[Page-level text extractions]

________________

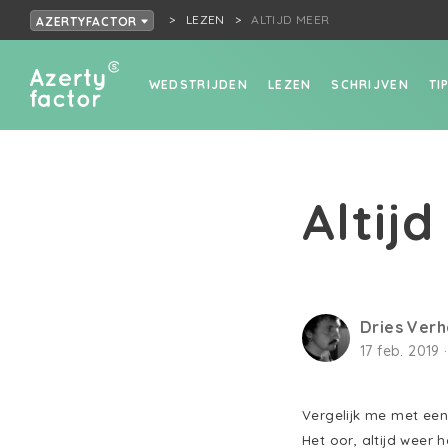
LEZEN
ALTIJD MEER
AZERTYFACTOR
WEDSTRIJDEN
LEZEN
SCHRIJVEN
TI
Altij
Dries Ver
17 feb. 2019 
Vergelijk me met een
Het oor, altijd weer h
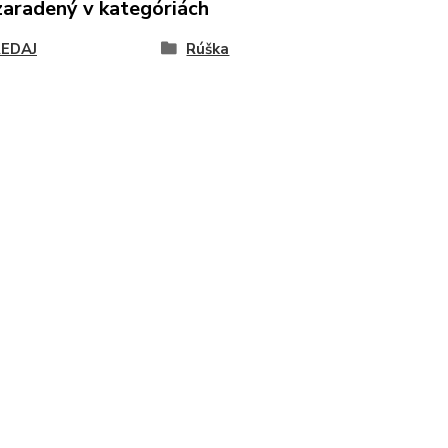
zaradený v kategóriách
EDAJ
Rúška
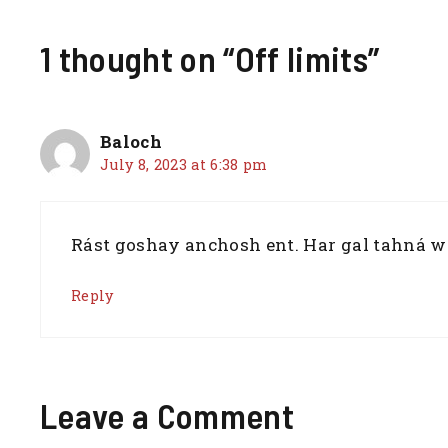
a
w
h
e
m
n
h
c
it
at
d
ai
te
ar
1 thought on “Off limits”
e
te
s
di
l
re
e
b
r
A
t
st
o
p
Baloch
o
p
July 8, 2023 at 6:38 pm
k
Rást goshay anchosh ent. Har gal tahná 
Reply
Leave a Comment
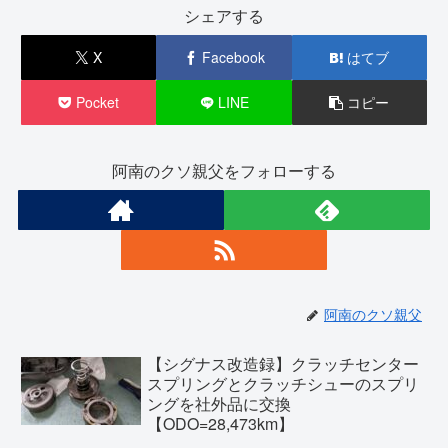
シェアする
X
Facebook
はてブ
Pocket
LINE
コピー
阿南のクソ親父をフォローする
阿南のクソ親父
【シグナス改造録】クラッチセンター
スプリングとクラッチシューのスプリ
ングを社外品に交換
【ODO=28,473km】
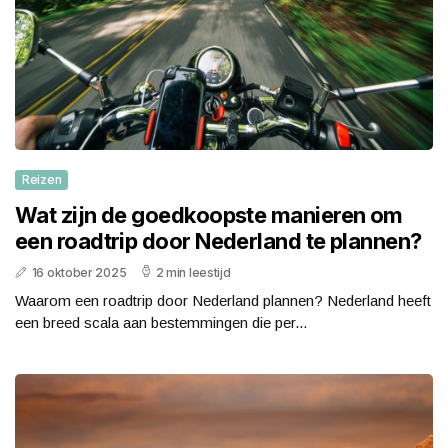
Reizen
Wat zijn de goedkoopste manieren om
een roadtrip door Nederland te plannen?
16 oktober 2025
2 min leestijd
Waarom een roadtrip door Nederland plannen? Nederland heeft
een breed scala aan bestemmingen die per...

________________

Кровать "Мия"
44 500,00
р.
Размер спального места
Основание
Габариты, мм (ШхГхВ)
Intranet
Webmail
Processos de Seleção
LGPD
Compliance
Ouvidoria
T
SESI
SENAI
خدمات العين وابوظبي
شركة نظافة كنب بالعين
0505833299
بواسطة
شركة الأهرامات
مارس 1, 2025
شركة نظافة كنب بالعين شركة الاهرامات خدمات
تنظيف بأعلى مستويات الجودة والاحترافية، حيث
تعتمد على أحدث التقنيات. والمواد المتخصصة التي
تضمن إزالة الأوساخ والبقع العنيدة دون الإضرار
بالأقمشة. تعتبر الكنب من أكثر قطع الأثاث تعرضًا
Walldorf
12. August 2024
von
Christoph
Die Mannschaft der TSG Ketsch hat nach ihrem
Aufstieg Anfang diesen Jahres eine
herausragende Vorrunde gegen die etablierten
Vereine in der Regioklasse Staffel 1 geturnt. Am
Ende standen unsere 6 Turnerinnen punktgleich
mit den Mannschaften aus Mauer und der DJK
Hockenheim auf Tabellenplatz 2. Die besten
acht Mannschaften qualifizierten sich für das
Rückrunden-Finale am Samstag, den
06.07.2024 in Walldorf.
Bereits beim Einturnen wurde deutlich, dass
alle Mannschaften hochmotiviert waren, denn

________________

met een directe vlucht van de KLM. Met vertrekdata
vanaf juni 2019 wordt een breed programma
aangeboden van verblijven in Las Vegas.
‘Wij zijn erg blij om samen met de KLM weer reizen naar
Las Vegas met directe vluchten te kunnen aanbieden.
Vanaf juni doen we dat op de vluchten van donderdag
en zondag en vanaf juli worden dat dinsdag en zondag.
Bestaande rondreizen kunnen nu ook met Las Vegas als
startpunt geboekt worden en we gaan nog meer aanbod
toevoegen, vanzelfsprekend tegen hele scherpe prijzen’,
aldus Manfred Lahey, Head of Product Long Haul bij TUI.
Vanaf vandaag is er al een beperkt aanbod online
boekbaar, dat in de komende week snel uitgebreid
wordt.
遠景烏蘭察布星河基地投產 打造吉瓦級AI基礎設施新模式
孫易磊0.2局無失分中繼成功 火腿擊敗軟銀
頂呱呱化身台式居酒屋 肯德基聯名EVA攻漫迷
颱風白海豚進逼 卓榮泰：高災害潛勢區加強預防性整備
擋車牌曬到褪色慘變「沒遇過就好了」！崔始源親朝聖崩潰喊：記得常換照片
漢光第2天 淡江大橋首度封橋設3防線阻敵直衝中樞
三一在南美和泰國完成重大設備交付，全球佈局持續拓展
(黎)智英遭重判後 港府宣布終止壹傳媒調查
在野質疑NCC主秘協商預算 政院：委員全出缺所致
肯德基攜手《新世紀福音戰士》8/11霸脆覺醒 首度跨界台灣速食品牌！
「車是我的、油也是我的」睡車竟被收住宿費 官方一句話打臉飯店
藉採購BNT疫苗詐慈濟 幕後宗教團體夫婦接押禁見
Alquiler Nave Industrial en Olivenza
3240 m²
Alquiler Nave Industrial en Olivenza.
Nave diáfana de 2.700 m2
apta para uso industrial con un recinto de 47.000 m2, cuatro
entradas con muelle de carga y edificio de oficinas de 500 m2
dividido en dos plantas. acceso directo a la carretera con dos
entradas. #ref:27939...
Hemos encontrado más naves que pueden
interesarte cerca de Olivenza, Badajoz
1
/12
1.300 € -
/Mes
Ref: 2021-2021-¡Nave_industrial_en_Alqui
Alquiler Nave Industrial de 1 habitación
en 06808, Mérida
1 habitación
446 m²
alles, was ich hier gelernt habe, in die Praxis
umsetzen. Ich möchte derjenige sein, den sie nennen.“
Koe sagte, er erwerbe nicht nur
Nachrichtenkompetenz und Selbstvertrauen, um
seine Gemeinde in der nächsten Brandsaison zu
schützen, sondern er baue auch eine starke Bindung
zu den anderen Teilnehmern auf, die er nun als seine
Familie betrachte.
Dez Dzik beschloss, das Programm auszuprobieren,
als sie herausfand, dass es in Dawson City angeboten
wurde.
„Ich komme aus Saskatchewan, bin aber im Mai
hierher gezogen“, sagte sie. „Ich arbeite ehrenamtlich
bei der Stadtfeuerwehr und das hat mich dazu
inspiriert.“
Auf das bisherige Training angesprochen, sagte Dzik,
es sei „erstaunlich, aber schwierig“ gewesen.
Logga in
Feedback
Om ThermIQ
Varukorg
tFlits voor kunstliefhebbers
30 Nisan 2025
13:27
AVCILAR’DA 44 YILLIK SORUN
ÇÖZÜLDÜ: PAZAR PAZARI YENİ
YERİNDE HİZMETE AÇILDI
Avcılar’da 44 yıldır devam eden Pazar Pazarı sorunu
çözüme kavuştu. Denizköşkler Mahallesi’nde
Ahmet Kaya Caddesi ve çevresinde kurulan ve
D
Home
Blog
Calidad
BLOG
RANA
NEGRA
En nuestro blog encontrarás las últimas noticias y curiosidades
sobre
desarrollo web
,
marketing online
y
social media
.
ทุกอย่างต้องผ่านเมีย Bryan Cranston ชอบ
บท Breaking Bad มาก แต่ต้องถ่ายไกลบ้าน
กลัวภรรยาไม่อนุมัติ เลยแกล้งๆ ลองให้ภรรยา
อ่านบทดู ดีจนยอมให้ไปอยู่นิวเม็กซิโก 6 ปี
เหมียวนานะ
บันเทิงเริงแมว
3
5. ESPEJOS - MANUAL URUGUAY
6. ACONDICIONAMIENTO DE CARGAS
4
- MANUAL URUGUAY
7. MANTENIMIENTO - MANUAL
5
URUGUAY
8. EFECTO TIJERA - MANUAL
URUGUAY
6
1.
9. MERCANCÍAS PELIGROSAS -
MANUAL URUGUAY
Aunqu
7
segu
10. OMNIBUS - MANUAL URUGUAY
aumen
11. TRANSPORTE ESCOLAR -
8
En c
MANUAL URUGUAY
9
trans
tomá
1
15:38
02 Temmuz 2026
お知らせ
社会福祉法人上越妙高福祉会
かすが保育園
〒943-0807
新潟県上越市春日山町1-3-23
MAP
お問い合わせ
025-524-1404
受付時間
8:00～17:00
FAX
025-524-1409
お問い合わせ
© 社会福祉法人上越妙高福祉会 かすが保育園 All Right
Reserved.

________________

What the task asks:
The expected answer is a copy of each line in the records that holds the word "بالعين".

Completed exercise:
شركة نظافة كنب بالعين
شركة نظافة كنب بالعين شركة الاهرامات خدمات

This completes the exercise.